Hearing loss conditions that occur within the outer or middle ear are classified as conductive hearing loss. Usually, these are treatable, and they must always be ruled out before considering a hearing aid.
Some hearing loss is temporary, and conductive hearing loss can at times go away on its own. It can also sometimes be cured with medical intervention or repaired with surgery. Regardless of where it came from or how it might be treated, any and all indication of a conductive issue should be medically addressed.

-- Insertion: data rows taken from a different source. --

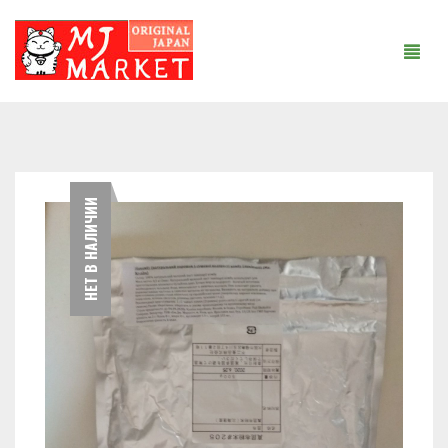
ГЛАВНАЯ
НЕТ В НАЛИЧИИ
О НАС
КАТАЛОГ ПРОДУКЦИИ
СТАТЬИ
СОТРУДНИЧЕСТВО
КОНТАКТЫ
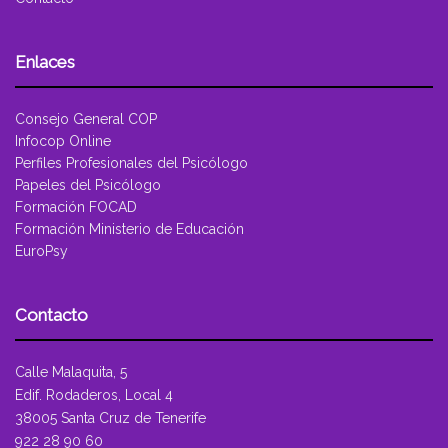
Enlaces
Consejo General COP
Infocop Online
Perfiles Profesionales del Psicólogo
Papeles del Psicólogo
Formación FOCAD
Formación Ministerio de Educación
EuroPsy
Contacto
Calle Malaquita, 5
Edif. Rodaderos, Local 4
38005 Santa Cruz de Tenerife
922 28 90 60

If you think you are experiencing conductive hearing loss, reach out to your M.D. or E.N.T.
The Remarkable Auditory Pathway
Tympanometry is just one of the many tests performed during the comprehensive hearing evaluation, and it measures just one aspect of the complex auditory pathway.
So how does sound actually travel through the ears?
The pinna and outer ear acoustically collect sound waves and send them through the ear canal until they hit and mechanically vibrate the eardrum. This induces the middle ear bones—the malleus, incus, and stapes—to move together. As the footplate of the last bone in the chain—the stapes—moves in and out of the ovular window of the cochlea (the snail-like sensory organ in the inner ear), fluid is hydraulically displaced inside the membrane and across the thousands of tiny stereocilia cells, which are all tuned to specific frequencies and spaced from low to high. As these cells are stimulated by the fluid, they create an electrical impulse at the base of the cell that reaches across the synapse to the auditory nerve ending, which in turn receives and sends the impulse to the auditory cortex in the brain. There, this impulse is interpreted as a sound!